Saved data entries
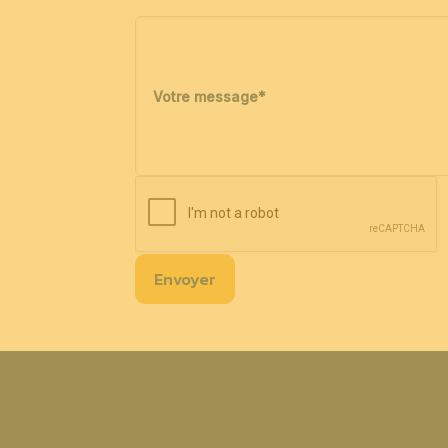
Votre message
*
Envoyer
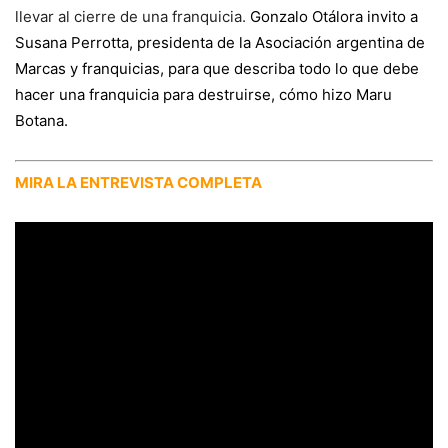
llevar al cierre de una franquicia.
Gonzalo Otálora invito a
Susana Perrotta, presidenta de la Asociación argentina de
Marcas y franquicias, para que describa todo lo que debe
hacer una franquicia para destruirse, cómo hizo Maru
Botana.
MIRA LA ENTREVISTA COMPLETA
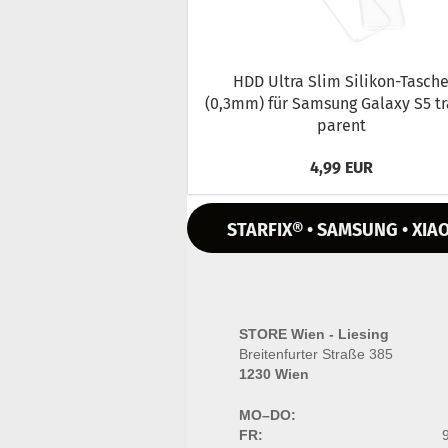
HDD Ultra Slim Silikon-​Tasch
(0,3mm) für Sam­sung Ga­la­xy S5 t
pa­rent
4,99 EUR
STARFIX® • SAMSUNG • XIAO
STORE Wien - Liesing
Breitenfurter Straße 385
1230 Wien
MO–DO:
FR:
9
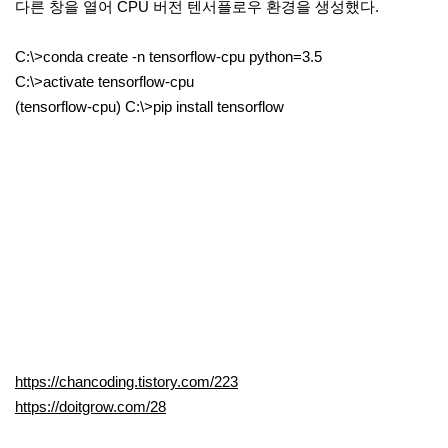
다른 창을 열어 CPU 버전 텐서플로우 환경을 생성했다.
C:\>conda create -n tensorflow-cpu python=3.5
C:\>activate tensorflow-cpu
(tensorflow-cpu) C:\>pip install tensorflow
https://chancoding.tistory.com/223
https://doitgrow.com/28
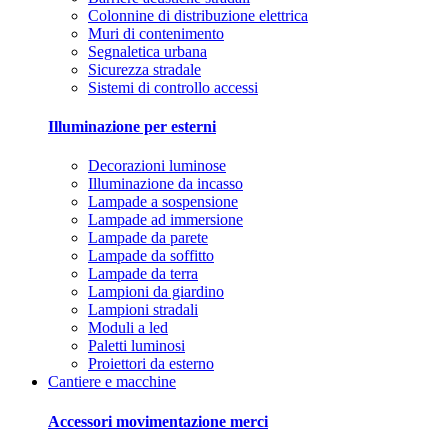
Colonnine di distribuzione elettrica
Muri di contenimento
Segnaletica urbana
Sicurezza stradale
Sistemi di controllo accessi
Illuminazione per esterni
Decorazioni luminose
Illuminazione da incasso
Lampade a sospensione
Lampade ad immersione
Lampade da parete
Lampade da soffitto
Lampade da terra
Lampioni da giardino
Lampioni stradali
Moduli a led
Paletti luminosi
Proiettori da esterno
Cantiere e macchine
Accessori movimentazione merci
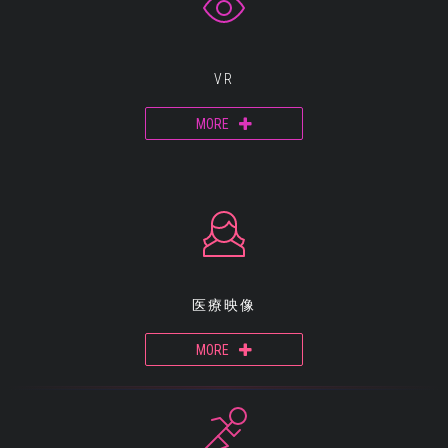
VR
MORE
医療映像
MORE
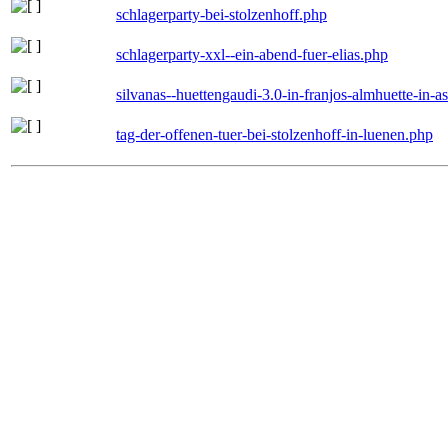
schlagerparty-bei-stolzenhoff.php
schlagerparty-xxl--ein-abend-fuer-elias.php
silvanas--huettengaudi-3.0-in-franjos-almhuette-in-
tag-der-offenen-tuer-bei-stolzenhoff-in-luenen.php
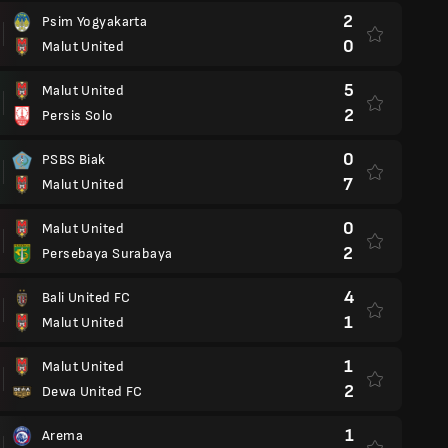
2
Psim Yogyakarta
0
Malut United
5
Malut United
2
Persis Solo
0
PSBS Biak
7
Malut United
0
Malut United
2
Persebaya Surabaya
4
Bali United FC
1
Malut United
1
Malut United
2
Dewa United FC
1
Arema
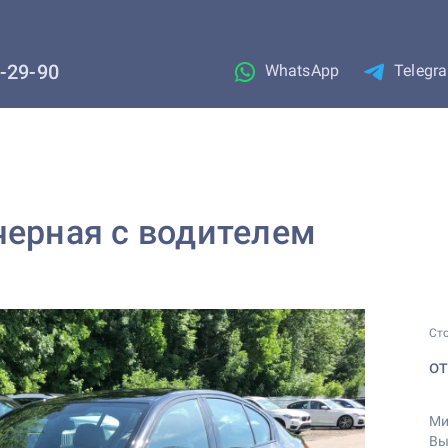
1-29-90
WhatsApp
Telegr
черная с водителем
Ст
о
Ми
Вы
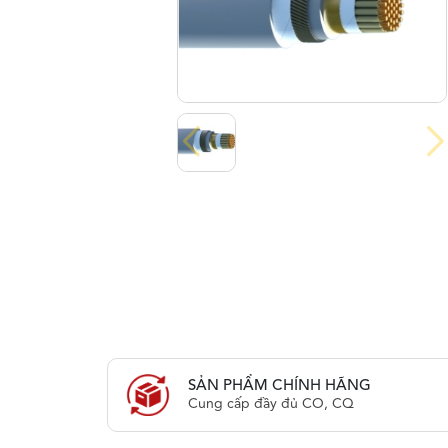
SẢN PHẨM CHÍNH HÃNG
Cung cấp đầy đủ CO, CQ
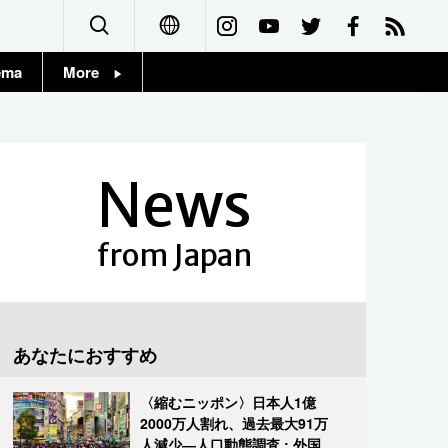
ema
More
English
Topics
简体字
Images
News
繁體字
People
Français
from Japan
東京
Español
お知らせ
العربية
あなたにおすすめ
Русский
〈縮むニッポン〉日本人1億
2000万人割れ、過去最大91万
人減少―人口動態調査 : 外国人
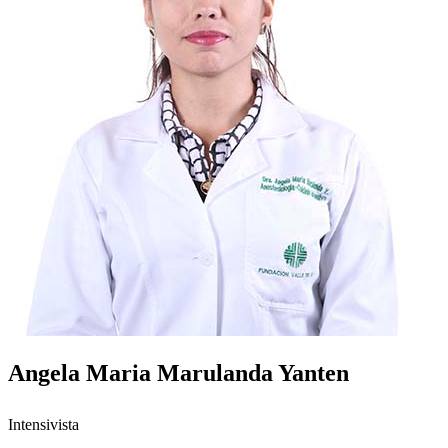
Angela Maria Marulanda Yanten
Intensivista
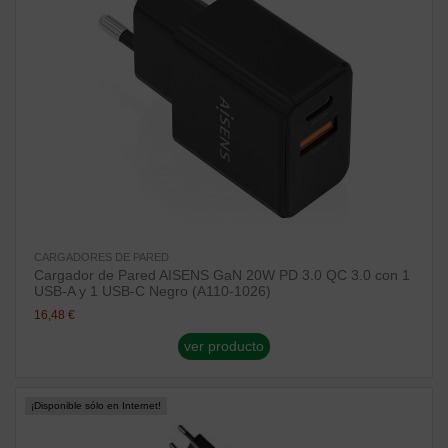
CARGADORES DE PARED
Cargador de Pared AISENS GaN 20W PD 3.0 QC 3.0 con 1
USB-A y 1 USB-C Negro (A110-1026)
16,48 €
ver producto
¡Disponible sólo en Internet!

▸ Required action:
If a line of the entries contains "para", it counts; say how many such lines there are and give only the number.

▸ Result for this task:
2